Ignoring the fact that that’s a ludicrous take on his positions, at least on higher education (and if he wants to nationalize healthcare, then i’m glad he’s willing to go that far), you have the notion of corporatism reversed.
Corporatism is not the control of industries by the government, but rather the control of the government by corporations. Or more properly:
While I think Cory frequently posts alarmist, inaccurate, or just plain misinformed articles I think his heart is in the right place and he honestly believes in what he’s writing.
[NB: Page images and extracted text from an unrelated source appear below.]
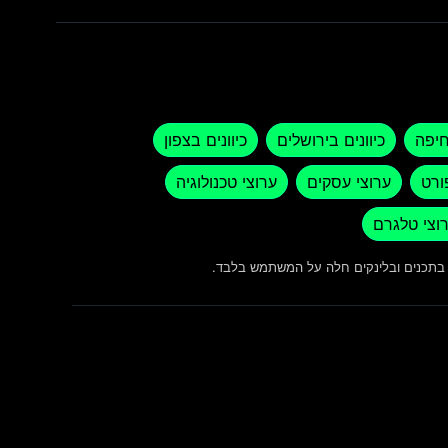
חיפה
כיוונים בירושלים
כיוונים בצפון
ורט
ערוצי עסקים
ערוצי טכנולוגיה
וצי טלגרם
ש בתכנים ובלינקים חלה על המשתמש בלבד.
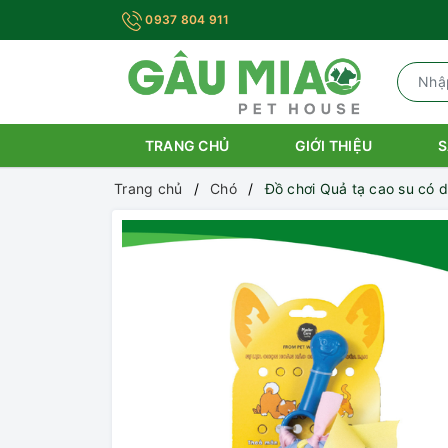
0937 804 911
TRANG CHỦ
GIỚI THIỆU
S
Trang chủ
Chó
Đồ chơi Quả tạ cao su có 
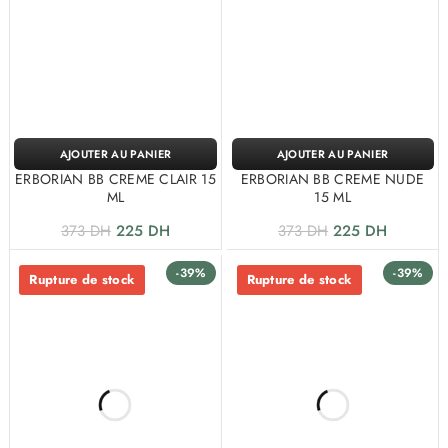
AJOUTER AU PANIER
AJOUTER AU PANIER
ERBORIAN BB CREME CLAIR 15
ERBORIAN BB CREME NUDE
ML
15 ML
373
DH
225
DH
373
DH
225
DH
-39%
-39%
Rupture de stock
Rupture de stock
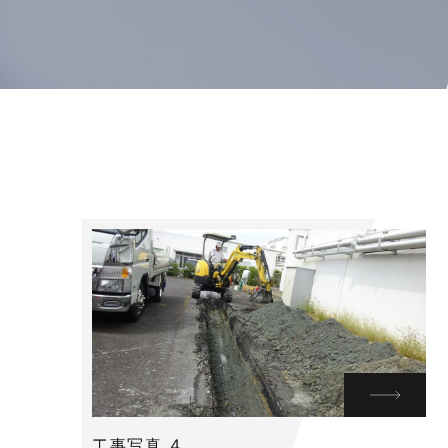
工事写真_4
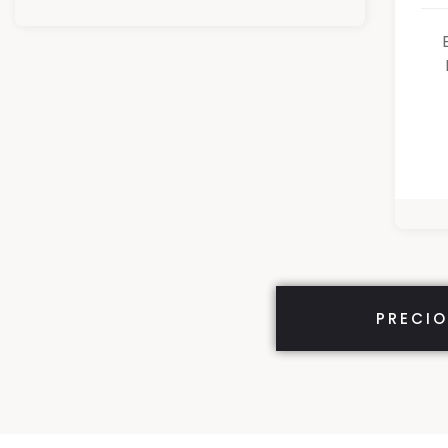
PRECIO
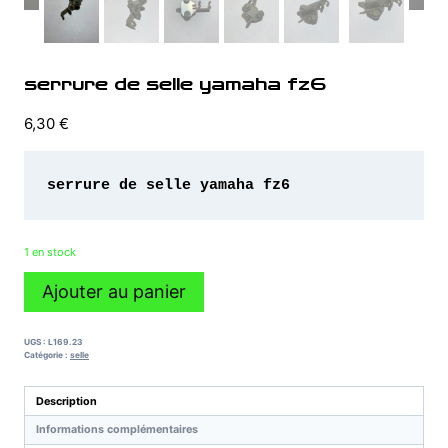
serrure de selle yamaha fz6
6,30
€
serrure de selle yamaha fz6 
1 en stock
quantité
Ajouter au panier
de
serrure
de
UGS :
L169.23
selle
Catégorie :
selle
yamaha
fz6
Description
Informations complémentaires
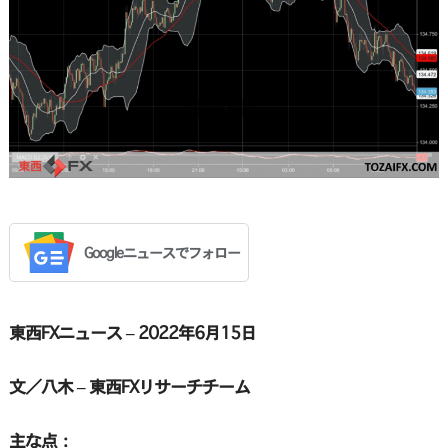
Googleニュースでフォロー
東西FXニュース – 2022年6月15日
文／八木 – 東西FXリサーチチーム
主な点：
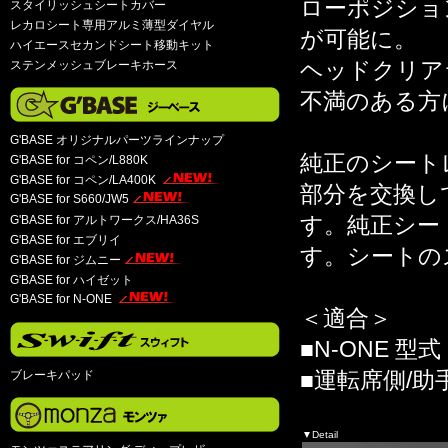
ローポジショ
スタイリッシュシートカバー
レカロシート専用アルミ薄型ダイヤル
が可能に。
ハイエースセカンドシート移動キット
ヘッドクリア
ステンメッシュブレーキホース
不満のある方
G'BASE オリジナルパーツラインナップ
純正のシート
G'BASE for コペン/L880K
G'BASE for コペン/LA400K
部分を交換し
G'BASE for S660/JW5
す。純正シー
G'BASE for アルトワークス/HA36S
G'BASE for エブリイ
す。シートの
G'BASE for ジムニー
G'BASE for ハイゼット
G'BASE for N-ONE
＜適合＞
■N-ONE 型式
■運転席側/助
ブレーキパッド
▼Detail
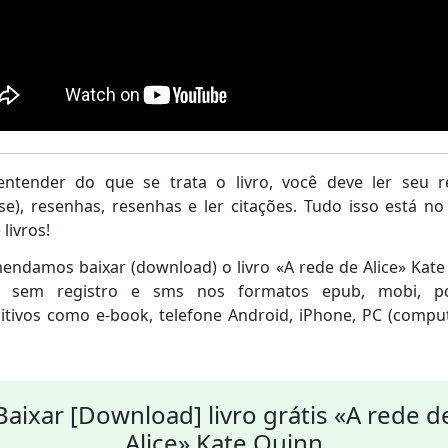
entender do que se trata o livro, você deve ler seu 
se), resenhas, resenhas e ler citações. Tudo isso está n
 livros!
ndamos baixar (download) o livro «A rede de Alice» Kat
s, sem registro e sms nos formatos epub, mobi, 
itivos como e-book, telefone Android, iPhone, PC (compu
Baixar [Download] livro grátis «A rede d
Alice» Kate Quinn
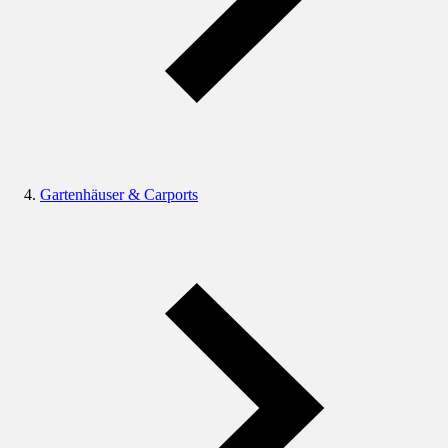
Gartenhäuser & Carports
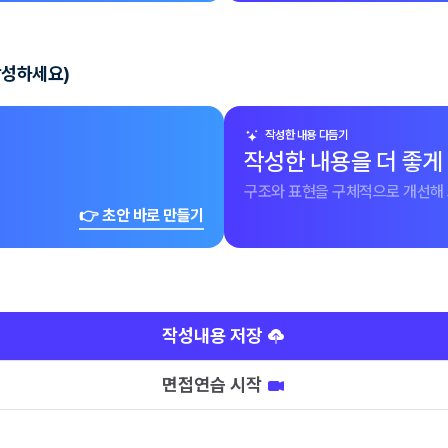
작성하세요)
작성한 내용 다듬기
작성한 내용을 더 좋게
구조와 표현을 구체적으로 개선해 
👉 초안 바로 만들기
작성내용 저장
면접연습 시작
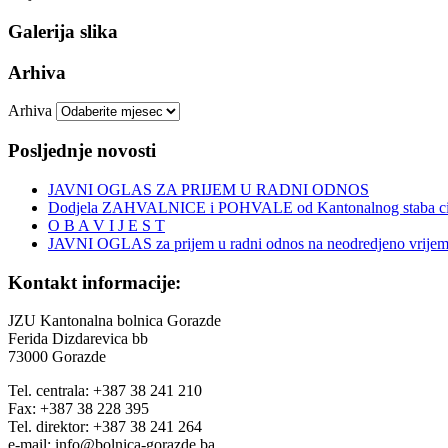
Galerija slika
Arhiva
Arhiva
Posljednje novosti
JAVNI OGLAS ZA PRIJEM U RADNI ODNOS
Dodjela ZAHVALNICE i POHVALE od Kantonalnog staba civi
O B A V I J E S T
JAVNI OGLAS za prijem u radni odnos na neodredjeno vrije
Kontakt informacije:
JZU Kantonalna bolnica Gorazde
Ferida Dizdarevica bb
73000 Gorazde
Tel. centrala: +387 38 241 210
Fax: +387 38 228 395
Tel. direktor: +387 38 241 264
e-mail: info@bolnica-gorazde.ba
I certainly don’t think that he’s trolling readers and I’m glad he posts here (even if at times his posts fill me with “someone is wrong on the internet” levels of frustration).
Read further down in the article you linked to Fascist Corporatism and the linked writings of Mussolini and Giovanni Gentile. The Fascists used the word “corporazione” both as a description of the syndicalist organization of society and to mean the incorporation of all human activity into the state. Fascism taught that the promotion of the state was the primary objective of humanity and that the state should incorporate religion, industry, family, education, etc. In English we call this totalitarianism. As a philosophy Fascism prescribes no particular economic organization. It recognizes that different organizations are appropriate for different cultures, eras, and levels of development. Thus the Fascists first attempted to organize the Italian economy as syndicates. After being deposed by the Fascist Grand Council Mussolini broke with this concept and endorsed socialism in the German created Italian Social Republic.